Qu’ils remplissent le devoir nécessaire de s’occuper des gens, pense Hamouda, est la raison pour laquelle les travailleurs de santé sont devenus des cibles si communes dans cette guerre. « Ce n’est pas une coïncidence », a-t-il dit. « Ils veulent s’attaquer aux maisons des personnes qui peuvent traiter les personnes blessées et qui peuvent changer quelque chose dans la situation au nord. »
Ces sentiments étaient partagés par Osaid, qui a dit que son cousin Al Serr aurait aussi été d’accord : ils sont devenus médecins pour aider les gens. « Avec la quantité de tueries qui ont lieu depuis un certain temps, nous aurons toujours besoin de chirurgiens pour réparer les lésions traumatiques subies par les personnes » a dit Osaid. « Et donc pour moi, c’était une réponse naturelle au fait de grandir à Gaza, le désir d’aider et de soigner les personnes blessées. »
Les posts d’Al Serr sur Instagram montrent surtout comment il a documenté le flot des cas horribles qui sont arrivés devant lui : un courant continu de civils déchiquetés par des éclats d’obus et des balles, ponctués par des attaques répétées et croissantes sur l’hôpital Nasser. Un de ces derniers posts, cependant, offrait une lueur d’espoir : deux bébés nés le jour où l’hôpital a été envahi en février.
Pour son dernier post, Al Serr s’est aventuré à l’extérieur de l’hôpital, un rappel de la façon dont la guerre n’a épargné personne à Gaza. C’était une courte vidéo de son quartier, des maisons et des bâtiments transformés en amas de débris, le chemin vers sa propre maison étant enterré sous tout cela.

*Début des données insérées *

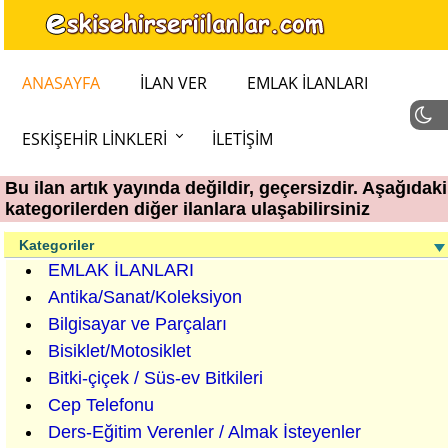
ANASAYFA
İLAN VER
EMLAK İLANLARI
ESKIŞEHIR LINKLERI
İLETIŞIM
Bu ilan artık yayında değildir, geçersizdir. Aşağıdaki
kategorilerden diğer ilanlara ulaşabilirsiniz
Kategoriler
EMLAK İLANLARI
Antika/Sanat/Koleksiyon
Bilgisayar ve Parçaları
Bisiklet/Motosiklet
Bitki-çiçek / Süs-ev Bitkileri
Cep Telefonu
Ders-Eğitim Verenler / Almak İsteyenler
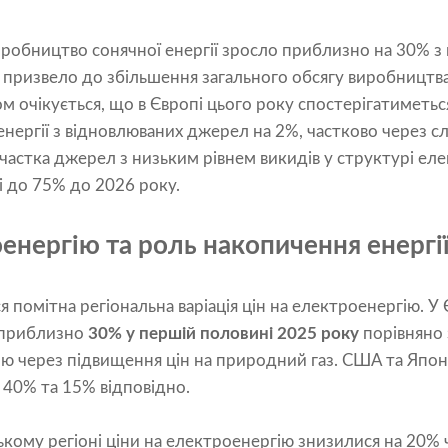
робництво сонячної енергії зросло приблизно на 30% з 
призвело до збільшення загального обсягу виробництва 
м очікується, що в Європі цього року спостерігатиметь
нергії з відновлюваних джерел на 2%, частково через сл
 частка джерел з низьким рівнем викидів у структурі е
і до 75% до 2026 року.
енергію та роль накопичення енергі
ся помітна регіональна варіація цін на електроенергію. У 
 приблизно
30% у першій половині 2025 року
порівняно 
ю через підвищення цін на природний газ. США та Япон
 40% та 15% відповідно.
ькому регіоні ціни на електроенергію знизилися на 20%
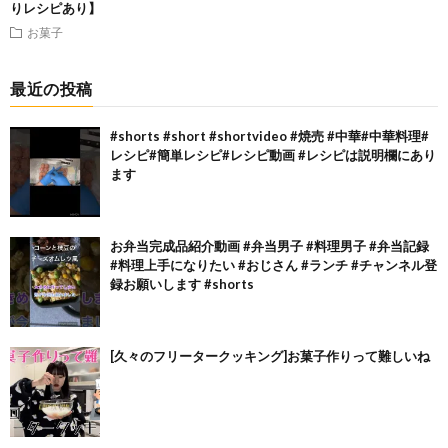
りレシピあり】
お菓子
最近の投稿
#shorts #short #shortvideo #焼売 #中華#中華料理#
レシピ#簡単レシピ#レシピ動画 #レシピは説明欄にあり
ます
お弁当完成品紹介動画 #弁当男子 #料理男子 #弁当記録
#料理上手になりたい #おじさん #ランチ #チャンネル登
録お願いします #shorts
[久々のフリータークッキング]お菓子作りって難しいね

« Il a toujours voulu former une famille », a dit Osaid de son cousin, « avoir des enfants, construire une vie et de vivre en paix ».

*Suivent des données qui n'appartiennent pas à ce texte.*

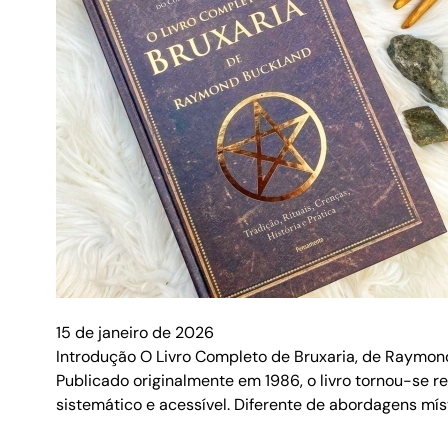
15 de janeiro de 2026
Introdução O Livro Completo de Bruxaria, de Raymond
Publicado originalmente em 1986, o livro tornou-se re
sistemático e acessível. Diferente de abordagens mí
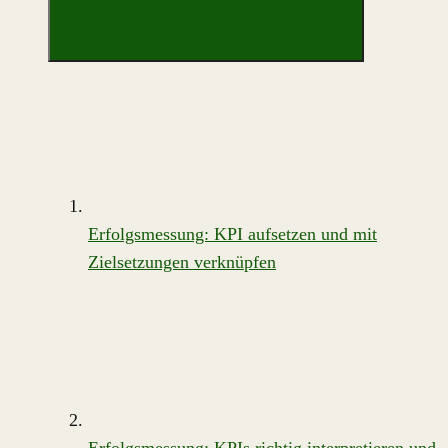
Erfolgsmessung: KPI aufsetzen und mit
Zielsetzungen verknüpfen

Sans aucune nouvelle d’Al Serr pendant deux mois, ce chapitre de sa vie semble être une possibilité de plus en plus lointaine.
« Il était très courageux. Il faisait son travail. En tant que chirurgien, notre travail ne consiste pas seulement à soigner les blessures, mais aussi à défendre les intérêts de nos patients. Il les défendait donc. »
« J’espère vraiment qu’il est Ok. »
Mise à jour : 27 mai 2024
Cet article a été mis à jour pour inclure une déclaration de l’armée israélienne reçue après la première publication.